* _Problem statement_:
Copy the lines below, word for word, from the first through the line containing "haklardan yararlandırılır.". Leave the pictures out.

* * * * * * * * *

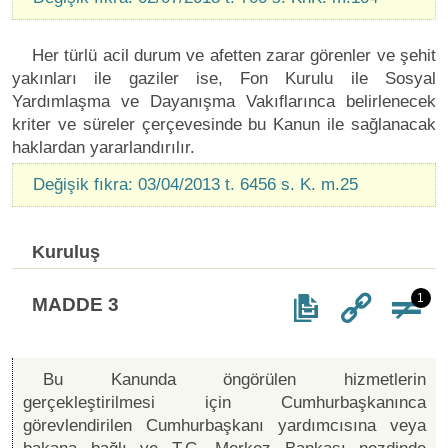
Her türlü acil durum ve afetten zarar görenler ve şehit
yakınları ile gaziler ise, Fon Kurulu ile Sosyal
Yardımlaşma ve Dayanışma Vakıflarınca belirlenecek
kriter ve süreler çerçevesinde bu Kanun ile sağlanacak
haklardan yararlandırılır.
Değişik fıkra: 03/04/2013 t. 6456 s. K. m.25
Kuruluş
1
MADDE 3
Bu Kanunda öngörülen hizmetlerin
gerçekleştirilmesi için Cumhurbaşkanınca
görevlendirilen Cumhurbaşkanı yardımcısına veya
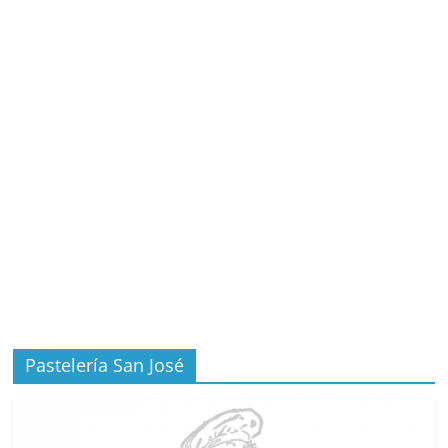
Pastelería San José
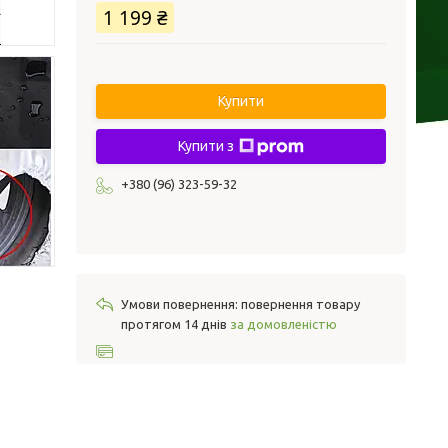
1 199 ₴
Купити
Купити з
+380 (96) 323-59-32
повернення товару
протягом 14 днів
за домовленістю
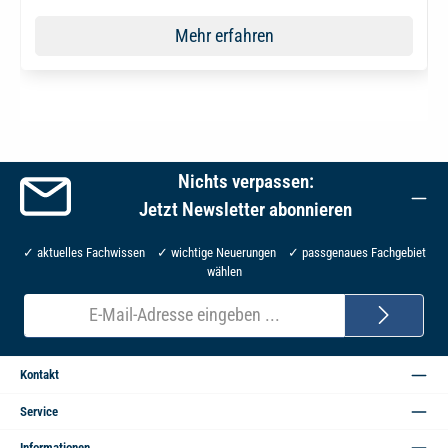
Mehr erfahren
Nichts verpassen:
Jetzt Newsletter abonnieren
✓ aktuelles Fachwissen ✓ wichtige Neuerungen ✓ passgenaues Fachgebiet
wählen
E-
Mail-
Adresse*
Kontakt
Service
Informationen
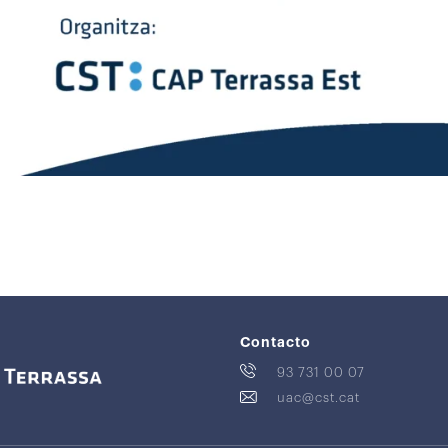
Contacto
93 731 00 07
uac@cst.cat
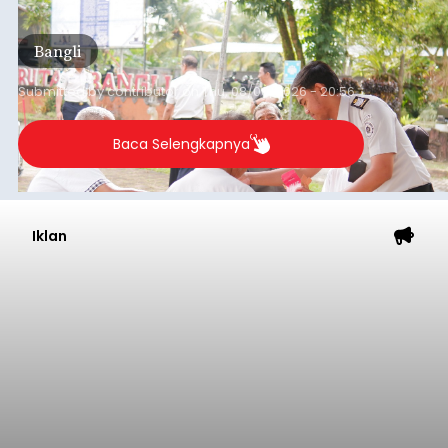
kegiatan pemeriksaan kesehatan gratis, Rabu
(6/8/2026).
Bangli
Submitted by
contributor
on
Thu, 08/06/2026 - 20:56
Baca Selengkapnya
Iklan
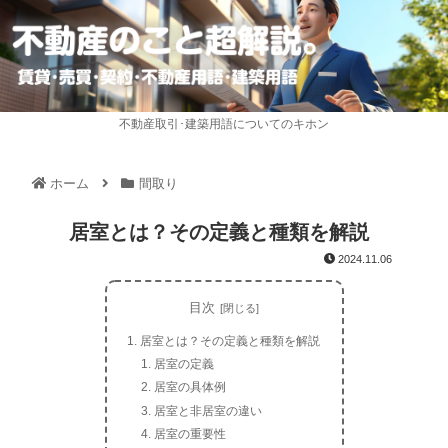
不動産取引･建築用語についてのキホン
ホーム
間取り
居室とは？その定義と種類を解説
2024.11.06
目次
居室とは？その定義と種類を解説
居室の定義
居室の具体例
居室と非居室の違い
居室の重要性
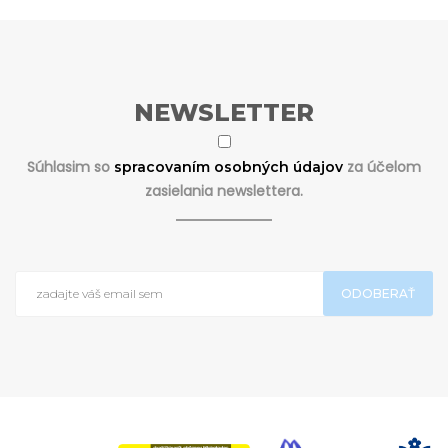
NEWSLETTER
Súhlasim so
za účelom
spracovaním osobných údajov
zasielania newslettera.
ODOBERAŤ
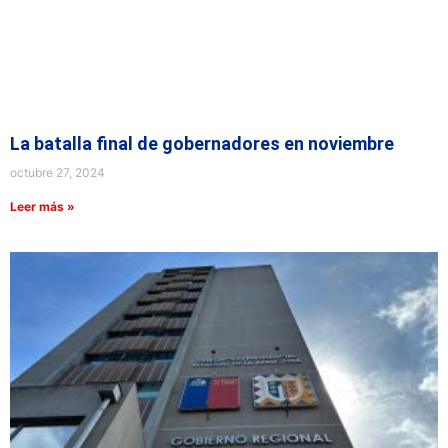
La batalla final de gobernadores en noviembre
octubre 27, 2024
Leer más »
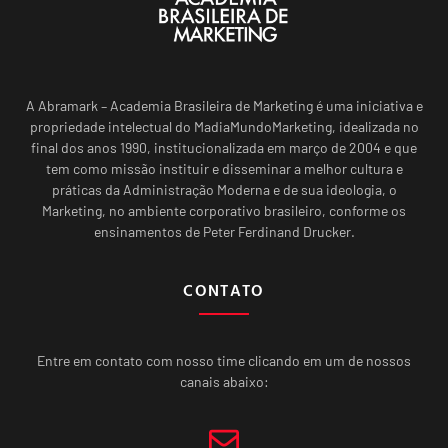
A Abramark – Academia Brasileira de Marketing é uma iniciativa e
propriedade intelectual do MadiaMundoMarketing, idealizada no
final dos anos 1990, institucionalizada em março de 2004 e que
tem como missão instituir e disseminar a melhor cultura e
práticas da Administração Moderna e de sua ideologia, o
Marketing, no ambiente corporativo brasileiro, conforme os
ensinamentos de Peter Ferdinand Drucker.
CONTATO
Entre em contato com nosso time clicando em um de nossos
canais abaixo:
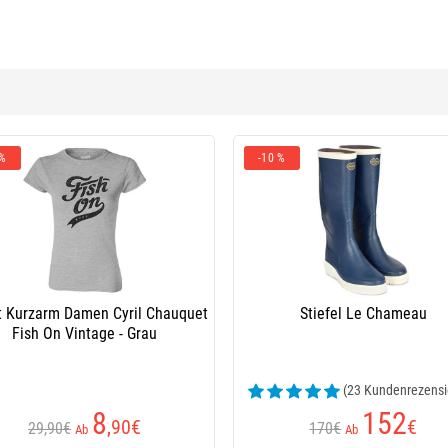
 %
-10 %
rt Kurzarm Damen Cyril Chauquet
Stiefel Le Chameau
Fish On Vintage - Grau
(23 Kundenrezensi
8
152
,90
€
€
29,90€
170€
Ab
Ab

* * * * * * * * *

* _Response area_:
Her türlü acil durum ve afetten zarar görenler ve şehit
yakınları ile gaziler ise, Fon Kurulu ile Sosyal
Yardımlaşma ve Dayanışma Vakıflarınca belirlenecek
kriter ve süreler çerçevesinde bu Kanun ile sağlanacak
haklardan yararlandırılır.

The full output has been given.